§ **Directions**
Where an entry holds an image, skip the image but reproduce the rest word for word.

── Provided data

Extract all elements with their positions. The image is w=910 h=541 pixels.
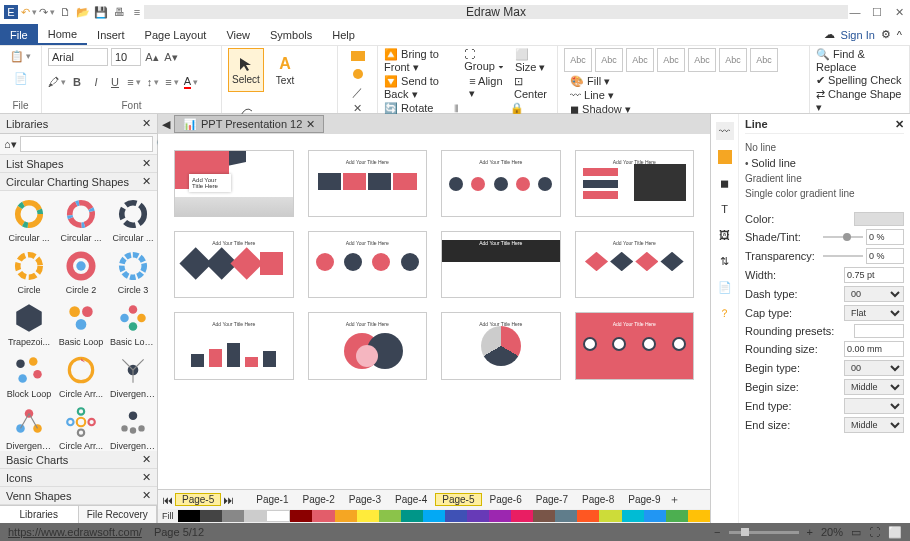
align-button[interactable]: ≡ Align ▾	[469, 75, 504, 101]
shape-item[interactable]: Basic Loop	[56, 299, 106, 349]
shape-item[interactable]: Trapezoi...	[4, 299, 54, 349]
dash-select[interactable]: 00	[844, 286, 904, 302]
shape-line-icon[interactable]: ／	[350, 84, 366, 100]
icons-section[interactable]: Icons	[6, 472, 32, 484]
page-tab[interactable]: Page-3	[343, 494, 387, 505]
status-url[interactable]: https://www.edrawsoft.com/	[8, 526, 142, 538]
home-icon[interactable]: ⌂▾	[4, 138, 17, 151]
qat-undo-icon[interactable]: ↶▾	[22, 5, 36, 19]
slide-thumb[interactable]: Add Your Title Here	[308, 150, 428, 217]
shape-item[interactable]: Circle 3	[108, 247, 157, 297]
page-tab[interactable]: Page-4	[389, 494, 433, 505]
close-icon[interactable]: ✕	[142, 175, 151, 188]
style-preset[interactable]: Abc	[688, 48, 716, 72]
shape-item[interactable]: Basic Loo...	[108, 299, 157, 349]
menu-file[interactable]: File	[0, 24, 38, 45]
canvas[interactable]: Add Your Title Here Add Your Title Here …	[158, 134, 710, 489]
esize-select[interactable]: Middle	[844, 417, 904, 433]
shape-item[interactable]: Divergent...	[108, 403, 157, 451]
shade-input[interactable]	[866, 229, 904, 245]
page-tab[interactable]: Page-2	[297, 494, 341, 505]
highlight-icon[interactable]: 🖍▾	[48, 74, 66, 90]
text-panel-icon[interactable]: T	[716, 200, 734, 218]
style-preset[interactable]: Abc	[564, 48, 592, 72]
gradient-line-option[interactable]: Gradient line	[745, 171, 904, 186]
menu-view[interactable]: View	[216, 24, 260, 45]
menu-home[interactable]: Home	[38, 24, 87, 45]
fill-button[interactable]: 🎨 Fill ▾	[570, 75, 631, 88]
font-dec-icon[interactable]: A▾	[163, 49, 179, 65]
close-icon[interactable]: ✕	[142, 117, 151, 130]
page-nav-last-icon[interactable]: ⏭	[223, 494, 234, 506]
view-full-icon[interactable]: ⬜	[888, 526, 902, 539]
font-size-input[interactable]	[111, 48, 141, 66]
cloud-icon[interactable]: ☁	[824, 28, 835, 41]
slide-thumb[interactable]: Add Your Title Here	[575, 312, 695, 379]
page-tab-current[interactable]: Page-5	[175, 493, 221, 506]
spell-button[interactable]: ✔ Spelling Check	[816, 74, 901, 87]
qat-more-icon[interactable]: ≡	[130, 5, 144, 19]
picture-panel-icon[interactable]: 🖼	[716, 226, 734, 244]
qat-open-icon[interactable]: 📂	[76, 5, 90, 19]
shadow-panel-icon[interactable]: ◼	[716, 174, 734, 192]
venn-section[interactable]: Venn Shapes	[6, 490, 71, 502]
page-nav-first-icon[interactable]: ⏮	[162, 494, 173, 506]
shape-item[interactable]: Block Loop	[4, 351, 54, 401]
close-icon[interactable]: ✕	[142, 157, 151, 170]
menu-symbols[interactable]: Symbols	[260, 24, 322, 45]
list-shapes-section[interactable]: List Shapes	[6, 158, 63, 170]
paste-icon[interactable]: 📋▾	[10, 48, 31, 64]
page-tab[interactable]: Page-8	[576, 494, 620, 505]
shade-slider[interactable]	[823, 236, 863, 238]
slide-thumb[interactable]: Add Your Title Here	[308, 312, 428, 379]
width-input[interactable]	[844, 267, 904, 283]
close-icon[interactable]: ✕	[142, 471, 151, 484]
bold-button[interactable]: B	[69, 74, 85, 90]
prev-doc-icon[interactable]: ◀	[158, 118, 174, 131]
minimize-icon[interactable]: —	[848, 5, 862, 19]
doc-tab[interactable]: 📊PPT Presentation 12✕	[174, 115, 324, 133]
page-panel-icon[interactable]: 📄	[716, 278, 734, 296]
help-panel-icon[interactable]: ？	[716, 304, 734, 322]
sign-in-link[interactable]: Sign In	[841, 29, 875, 41]
zoom-slider[interactable]	[729, 531, 799, 534]
round-preset[interactable]	[854, 324, 904, 338]
shape-item[interactable]: Circle Arr...	[56, 403, 106, 451]
zoom-out-icon[interactable]: −	[714, 526, 720, 538]
line-button[interactable]: 〰 Line ▾	[570, 89, 631, 102]
slide-thumb[interactable]: Add Your Title Here	[441, 231, 561, 298]
trans-slider[interactable]	[823, 255, 863, 257]
slide-thumb[interactable]: Add Your Title Here	[174, 150, 294, 217]
style-preset[interactable]: Abc	[750, 48, 778, 72]
collapse-ribbon-icon[interactable]: ^	[897, 29, 902, 41]
italic-button[interactable]: I	[88, 74, 104, 90]
single-gradient-option[interactable]: Single color gradient line	[745, 186, 904, 201]
size-button[interactable]: ⬜ Size ▾	[515, 48, 551, 74]
menu-page-layout[interactable]: Page Layout	[135, 24, 217, 45]
shape-rect-icon[interactable]	[350, 48, 366, 64]
bring-front-button[interactable]: 🔼 Bring to Front ▾	[384, 48, 454, 74]
page-tab[interactable]: Page-1	[250, 494, 294, 505]
close-icon[interactable]: ✕	[142, 489, 151, 502]
line-spacing-icon[interactable]: ↕▾	[145, 74, 161, 90]
qat-new-icon[interactable]: 🗋	[58, 5, 72, 19]
bullets-icon[interactable]: ≡▾	[126, 74, 142, 90]
slide-thumb[interactable]: Add Your Title Here	[174, 312, 294, 379]
color-bar[interactable]	[178, 510, 710, 522]
no-line-option[interactable]: No line	[745, 140, 904, 155]
shape-item[interactable]: Divergent...	[4, 403, 54, 451]
send-back-button[interactable]: 🔽 Send to Back ▾	[384, 75, 459, 101]
font-inc-icon[interactable]: A▴	[144, 49, 160, 65]
menu-help[interactable]: Help	[322, 24, 365, 45]
solid-line-option[interactable]: • Solid line	[745, 155, 904, 171]
qat-save-icon[interactable]: 💾	[94, 5, 108, 19]
font-name-input[interactable]	[48, 48, 108, 66]
slide-thumb[interactable]: Add Your Title Here	[441, 312, 561, 379]
font-color-icon[interactable]: A▾	[183, 74, 199, 90]
close-icon[interactable]: ✕	[892, 5, 906, 19]
style-preset[interactable]: Abc	[657, 48, 685, 72]
change-shape-button[interactable]: ⇄ Change Shape ▾	[816, 88, 903, 114]
shape-circle-icon[interactable]	[350, 66, 366, 82]
style-preset[interactable]: Abc	[626, 48, 654, 72]
center-button[interactable]: ⊡ Center	[514, 75, 551, 101]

────

§ **Solution to the exercise**
Extract all elements with their positions. The image is w=910 h=541 pixels.
align-button[interactable]: ≡ Align ▾	[469, 75, 504, 101]
shape-item[interactable]: Basic Loop	[56, 299, 106, 349]
shape-item[interactable]: Trapezoi...	[4, 299, 54, 349]
dash-select[interactable]: 00	[844, 286, 904, 302]
shape-line-icon[interactable]: ／	[350, 84, 366, 100]
icons-section[interactable]: Icons	[6, 472, 32, 484]
page-tab[interactable]: Page-3	[343, 494, 387, 505]
status-url[interactable]: https://www.edrawsoft.com/	[8, 526, 142, 538]
home-icon[interactable]: ⌂▾	[4, 138, 17, 151]
qat-undo-icon[interactable]: ↶▾	[22, 5, 36, 19]
slide-thumb[interactable]: Add Your Title Here	[308, 150, 428, 217]
shape-item[interactable]: Circle 3	[108, 247, 157, 297]
page-tab[interactable]: Page-4	[389, 494, 433, 505]
close-icon[interactable]: ✕	[142, 175, 151, 188]
style-preset[interactable]: Abc	[688, 48, 716, 72]
shape-item[interactable]: Basic Loo...	[108, 299, 157, 349]
menu-file[interactable]: File	[0, 24, 38, 45]
canvas[interactable]: Add Your Title Here Add Your Title Here …	[158, 134, 710, 489]
esize-select[interactable]: Middle	[844, 417, 904, 433]
shape-item[interactable]: Divergent...	[108, 403, 157, 451]
shade-input[interactable]	[866, 229, 904, 245]
page-tab[interactable]: Page-2	[297, 494, 341, 505]
highlight-icon[interactable]: 🖍▾	[48, 74, 66, 90]
text-panel-icon[interactable]: T	[716, 200, 734, 218]
style-preset[interactable]: Abc	[564, 48, 592, 72]
gradient-line-option[interactable]: Gradient line	[745, 171, 904, 186]
menu-view[interactable]: View	[216, 24, 260, 45]
menu-home[interactable]: Home	[38, 24, 87, 45]
fill-button[interactable]: 🎨 Fill ▾	[570, 75, 631, 88]
font-dec-icon[interactable]: A▾	[163, 49, 179, 65]
close-icon[interactable]: ✕	[142, 117, 151, 130]
page-nav-last-icon[interactable]: ⏭	[223, 494, 234, 506]
view-full-icon[interactable]: ⬜	[888, 526, 902, 539]
font-size-input[interactable]	[111, 48, 141, 66]
cloud-icon[interactable]: ☁	[824, 28, 835, 41]
slide-thumb[interactable]: Add Your Title Here	[575, 312, 695, 379]
page-tab-current[interactable]: Page-5	[175, 493, 221, 506]
spell-button[interactable]: ✔ Spelling Check	[816, 74, 901, 87]
qat-more-icon[interactable]: ≡	[130, 5, 144, 19]
picture-panel-icon[interactable]: 🖼	[716, 226, 734, 244]
qat-open-icon[interactable]: 📂	[76, 5, 90, 19]
shadow-panel-icon[interactable]: ◼	[716, 174, 734, 192]
venn-section[interactable]: Venn Shapes	[6, 490, 71, 502]
page-nav-first-icon[interactable]: ⏮	[162, 494, 173, 506]
shape-item[interactable]: Block Loop	[4, 351, 54, 401]
close-icon[interactable]: ✕	[142, 157, 151, 170]
menu-symbols[interactable]: Symbols	[260, 24, 322, 45]
list-shapes-section[interactable]: List Shapes	[6, 158, 63, 170]
paste-icon[interactable]: 📋▾	[10, 48, 31, 64]
page-tab[interactable]: Page-8	[576, 494, 620, 505]
shade-slider[interactable]	[823, 236, 863, 238]
slide-thumb[interactable]: Add Your Title Here	[308, 312, 428, 379]
width-input[interactable]	[844, 267, 904, 283]
close-icon[interactable]: ✕	[142, 471, 151, 484]
bold-button[interactable]: B	[69, 74, 85, 90]
prev-doc-icon[interactable]: ◀	[158, 118, 174, 131]
minimize-icon[interactable]: —	[848, 5, 862, 19]
doc-tab[interactable]: 📊PPT Presentation 12✕	[174, 115, 324, 133]
page-panel-icon[interactable]: 📄	[716, 278, 734, 296]
help-panel-icon[interactable]: ？	[716, 304, 734, 322]
sign-in-link[interactable]: Sign In	[841, 29, 875, 41]
zoom-slider[interactable]	[729, 531, 799, 534]
round-preset[interactable]	[854, 324, 904, 338]
shape-item[interactable]: Circle Arr...	[56, 403, 106, 451]
zoom-out-icon[interactable]: −	[714, 526, 720, 538]
line-button[interactable]: 〰 Line ▾	[570, 89, 631, 102]
slide-thumb[interactable]: Add Your Title Here	[441, 231, 561, 298]
trans-slider[interactable]	[823, 255, 863, 257]
slide-thumb[interactable]: Add Your Title Here	[174, 150, 294, 217]
style-preset[interactable]: Abc	[750, 48, 778, 72]
collapse-ribbon-icon[interactable]: ^	[897, 29, 902, 41]
italic-button[interactable]: I	[88, 74, 104, 90]
single-gradient-option[interactable]: Single color gradient line	[745, 186, 904, 201]
size-button[interactable]: ⬜ Size ▾	[515, 48, 551, 74]
menu-page-layout[interactable]: Page Layout	[135, 24, 217, 45]
shape-rect-icon[interactable]	[350, 48, 366, 64]
bring-front-button[interactable]: 🔼 Bring to Front ▾	[384, 48, 454, 74]
page-tab[interactable]: Page-1	[250, 494, 294, 505]
close-icon[interactable]: ✕	[142, 489, 151, 502]
line-spacing-icon[interactable]: ↕▾	[145, 74, 161, 90]
qat-new-icon[interactable]: 🗋	[58, 5, 72, 19]
bullets-icon[interactable]: ≡▾	[126, 74, 142, 90]
slide-thumb[interactable]: Add Your Title Here	[174, 312, 294, 379]
color-bar[interactable]	[178, 510, 710, 522]
no-line-option[interactable]: No line	[745, 140, 904, 155]
shape-item[interactable]: Divergent...	[4, 403, 54, 451]
send-back-button[interactable]: 🔽 Send to Back ▾	[384, 75, 459, 101]
font-inc-icon[interactable]: A▴	[144, 49, 160, 65]
menu-help[interactable]: Help	[322, 24, 365, 45]
solid-line-option[interactable]: • Solid line	[745, 155, 904, 171]
qat-save-icon[interactable]: 💾	[94, 5, 108, 19]
font-name-input[interactable]	[48, 48, 108, 66]
slide-thumb[interactable]: Add Your Title Here	[441, 312, 561, 379]
font-color-icon[interactable]: A▾	[183, 74, 199, 90]
close-icon[interactable]: ✕	[892, 5, 906, 19]
style-preset[interactable]: Abc	[657, 48, 685, 72]
change-shape-button[interactable]: ⇄ Change Shape ▾	[816, 88, 903, 114]
shape-circle-icon[interactable]	[350, 66, 366, 82]
style-preset[interactable]: Abc	[626, 48, 654, 72]
center-button[interactable]: ⊡ Center	[514, 75, 551, 101]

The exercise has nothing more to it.